__Exercise directions__.
Beneath this instruction is a listing. Transcribe from it only the stretch from the line with "निश्चित समयावधिभित्र आवासीय" through the line with "Norra Götaland", both end lines included, exactly as written.

▼▼▼

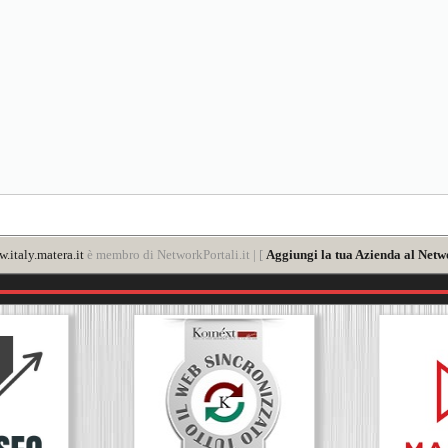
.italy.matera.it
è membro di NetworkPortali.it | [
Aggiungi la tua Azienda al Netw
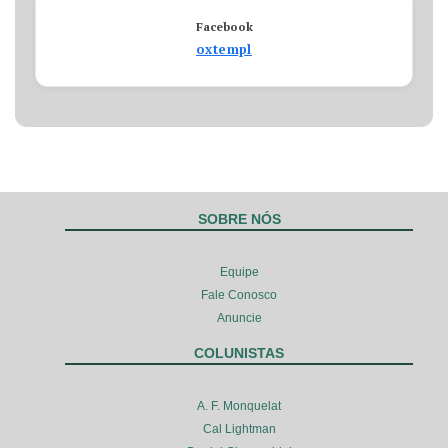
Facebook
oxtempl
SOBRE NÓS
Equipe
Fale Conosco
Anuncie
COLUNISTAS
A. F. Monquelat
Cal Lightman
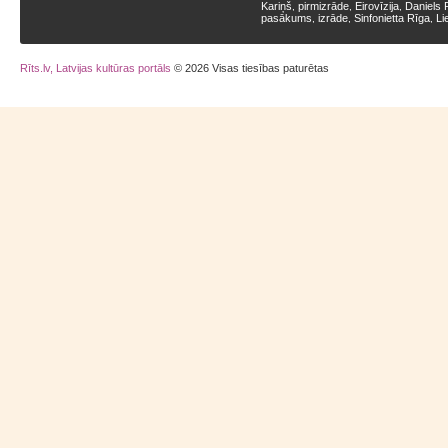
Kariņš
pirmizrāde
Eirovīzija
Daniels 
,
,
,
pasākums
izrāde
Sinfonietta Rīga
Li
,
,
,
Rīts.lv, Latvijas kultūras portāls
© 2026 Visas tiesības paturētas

▲▲▲
▼▼▼

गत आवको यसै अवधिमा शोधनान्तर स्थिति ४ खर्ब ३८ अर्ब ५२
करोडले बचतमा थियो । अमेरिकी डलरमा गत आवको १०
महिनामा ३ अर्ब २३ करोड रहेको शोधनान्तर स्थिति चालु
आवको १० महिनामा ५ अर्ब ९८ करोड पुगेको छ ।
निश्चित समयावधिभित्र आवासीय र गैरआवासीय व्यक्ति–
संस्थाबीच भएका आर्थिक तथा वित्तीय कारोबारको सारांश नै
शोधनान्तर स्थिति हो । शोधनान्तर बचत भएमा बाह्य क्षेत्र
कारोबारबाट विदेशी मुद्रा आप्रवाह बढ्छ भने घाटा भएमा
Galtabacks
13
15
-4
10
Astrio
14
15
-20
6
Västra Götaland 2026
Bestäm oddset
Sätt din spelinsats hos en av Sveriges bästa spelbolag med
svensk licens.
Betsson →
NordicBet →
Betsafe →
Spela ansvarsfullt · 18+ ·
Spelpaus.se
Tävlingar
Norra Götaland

▲▲▲

__Written response__.
निश्चित समयावधिभित्र आवासीय र गैरआवासीय व्यक्ति–
संस्थाबीच भएका आर्थिक तथा वित्तीय कारोबारको सारांश नै
शोधनान्तर स्थिति हो । शोधनान्तर बचत भएमा बाह्य क्षेत्र
कारोबारबाट विदेशी मुद्रा आप्रवाह बढ्छ भने घाटा भएमा
Galtabacks
13
15
-4
10
Astrio
14
15
-20
6
Västra Götaland 2026
Bestäm oddset
Sätt din spelinsats hos en av Sveriges bästa spelbolag med
svensk licens.
Betsson →
NordicBet →
Betsafe →
Spela ansvarsfullt · 18+ ·
Spelpaus.se
Tävlingar
Norra Götaland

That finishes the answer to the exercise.